Why to monetise the assets?

• The primary reason to monetise the existing assets is to unlock the potential of the assets which are lying idle and one more obvious reason is to create a new source of revenue.
• According to the Economic Survey 2021-2022, CPSEs have put nearly 3,400 acres of land on the table for potential monetisation.
• In terms of government land, the Railways and Defence Ministries own the bulk majority.


• The National Land Monetisation Corporation will be a firm, fully owned by the government, to carry out the monetisation of government and public sector assets in the form of surplus, unused or underused land assets.
• It will fall under the administrative jurisdiction of the Ministry of Finance and will be set up with an initial authorised share capital of ₹5,000 crore and a paid-up capital of ₹150 crore.
• Apart from monetising underutilised or unused land parcels of Central Public Sector Enterprises (CPSEs), the Corporation will also facilitate the monetisation of assets belonging to PSUs that have ceased operations or are in line for a strategic disinvestment, with the aim of unlocking the value of these land holdings.
• The surplus land and building assets of such enterprises are expected to be transferred to the NLMC, which will then hold, manage and monetise them.

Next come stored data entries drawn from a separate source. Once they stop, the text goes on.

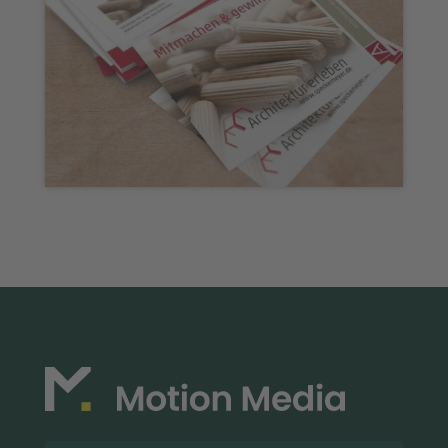
Printmedien „Speckemeyer“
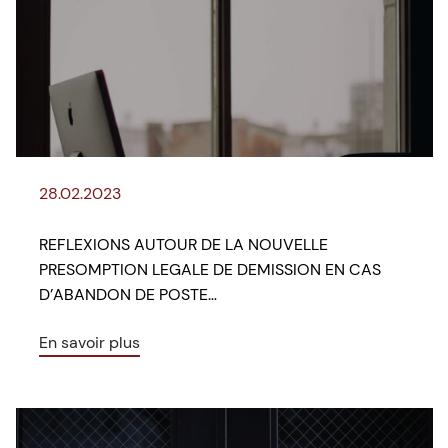
28.02.2023
REFLEXIONS AUTOUR DE LA NOUVELLE
PRESOMPTION LEGALE DE DEMISSION EN CAS
D’ABANDON DE POSTE…
En savoir plus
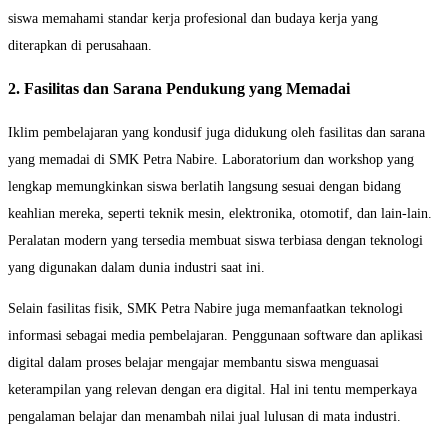
siswa memahami standar kerja profesional dan budaya kerja yang
diterapkan di perusahaan.
2. Fasilitas dan Sarana Pendukung yang Memadai
Iklim pembelajaran yang kondusif juga didukung oleh fasilitas dan sarana
yang memadai di SMK Petra Nabire. Laboratorium dan workshop yang
lengkap memungkinkan siswa berlatih langsung sesuai dengan bidang
keahlian mereka, seperti teknik mesin, elektronika, otomotif, dan lain-lain.
Peralatan modern yang tersedia membuat siswa terbiasa dengan teknologi
yang digunakan dalam dunia industri saat ini.
Selain fasilitas fisik, SMK Petra Nabire juga memanfaatkan teknologi
informasi sebagai media pembelajaran. Penggunaan software dan aplikasi
digital dalam proses belajar mengajar membantu siswa menguasai
keterampilan yang relevan dengan era digital. Hal ini tentu memperkaya
pengalaman belajar dan menambah nilai jual lulusan di mata industri.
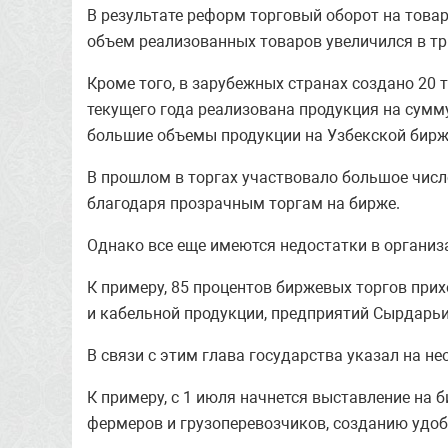
В результате реформ торговый оборот на товар
объем реализованных товаров увеличился в тр
Кроме того, в зарубежных странах создано 20
текущего года реализована продукция на сумм
большие объемы продукции на Узбекской бирж
В прошлом в торгах участвовало большое числ
благодаря прозрачным торгам на бирже.
Однако все еще имеются недостатки в организ
К примеру, 85 процентов биржевых торгов при
и кабельной продукции, предприятий Сырдарьи
В связи с этим глава государства указал на н
К примеру, с 1 июля начнется выставление на 
фермеров и грузоперевозчиков, созданию удоб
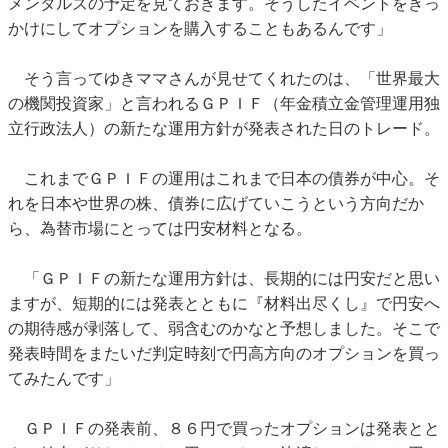
メンタルズの予定を見ておきます。そうしたイベントをきっ
かけにしてオプションを購入することもあるんです」
そう言ってゆきママさんが見せてくれたのは、「世界最大
の機関投資家」と言われるＧＰＩＦ（年金積立金管理運用独
立行政法人）の新たな運用方針が発表された日のトレード。
これまでＧＰＩＦの運用はこれまで日本の債券が中心。そ
れを日本や世界の株、債券に広げていこうという方向だか
ら、為替市場にとっては円安材料となる。
「ＧＰＩＦの新たな運用方針は、長期的には円安だと思い
ますが、短期的には発表とともに『材料出尽くし』で円安へ
の期待感が剥落して、弱含むのかなと予想しました。そこで
発表時間をまたいだ判定時刻で円高方向のオプションを買っ
てみたんです」
ＧＰＩＦの発表前、８６円で買ったオプションは発表とと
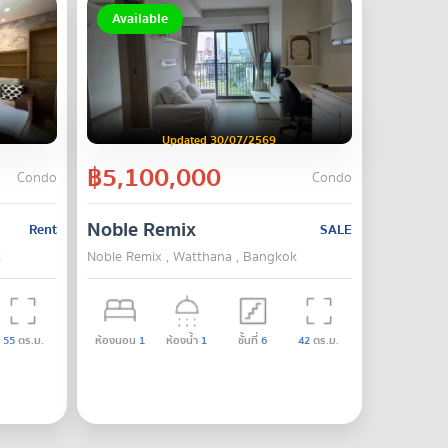
Available
Updated 30/07/2569
฿5,100,000
Condo
Condo
Noble Remix
Rent
SALE
k
Noble Remix , Watthana , Bangkok
55
ตร.ม.
ห้องนอน
1
ห้องน้ำ
1
ชั้นที่
6
42
ตร.ม.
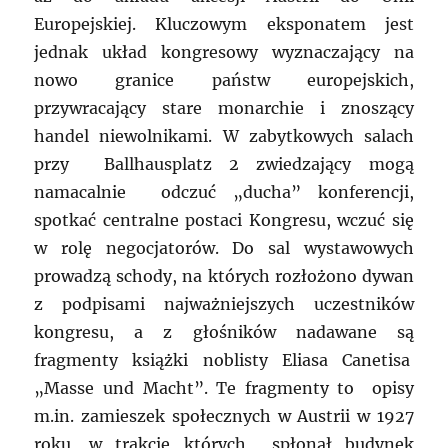
Europejskiej. Kluczowym eksponatem jest
jednak układ kongresowy wyznaczający na
nowo granice państw europejskich,
przywracający stare monarchie i znoszący
handel niewolnikami. W zabytkowych salach
przy Ballhausplatz 2 zwiedzający mogą
namacalnie odczuć „ducha” konferencji,
spotkać centralne postaci Kongresu, wczuć się
w rolę negocjatorów. Do sal wystawowych
prowadzą schody, na których rozłożono dywan
z podpisami najważniejszych uczestników
kongresu, a z głośników nadawane są
fragmenty książki noblisty Eliasa Canetisa
„Masse und Macht”. Te fragmenty to opisy
m.in. zamieszek społecznych w Austrii w 1927
roku, w trakcie których spłonął budynek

• The firm will hire professionals from the private sector with a merit based approach, similar to other specialised government companies like the National investment and infrastructure Fund (NIIF) and Invest India.
• This is because asset monetisation of real estate requires expertise in valuation of property, market research, investment banking, land management, legal diligence and other related skill sets.
• The NLMC will undertake monetisation as an agency function and is expected to act as a directory of best practices in land monetisation.

Current Status:

• According to the Economic Survey 2021-2022, as of now, CPSEs have put nearly 3,400 acres of land on the table for potential monetisation.
• They have referred this land to the Department of Investment and Public Asset Management (DIPAM).

Challenges Ahead:

• The performance and productivity of the NLMC will also depend on the government’s performance on its disinvestment targets.
• In FY 2021-22, the government has just been able to raise ₹12,423.67 crore so far through various forms of disinvestment.
• In the budget 2021-22, the government had initially set a disinvestment target of ₹1.75 lakh crore which was later brought down to ₹78,000 crore.
• The Life Insurance Corporation IPO, which was supposed to raise ₹60,000 crore is now shrouded in uncertainty owing to the Russia-Ukraine crisis making stock markets volatile.
• If the IPO does not hit the markets by the end of March, the government would be missing its disinvestment targets by a wide margin.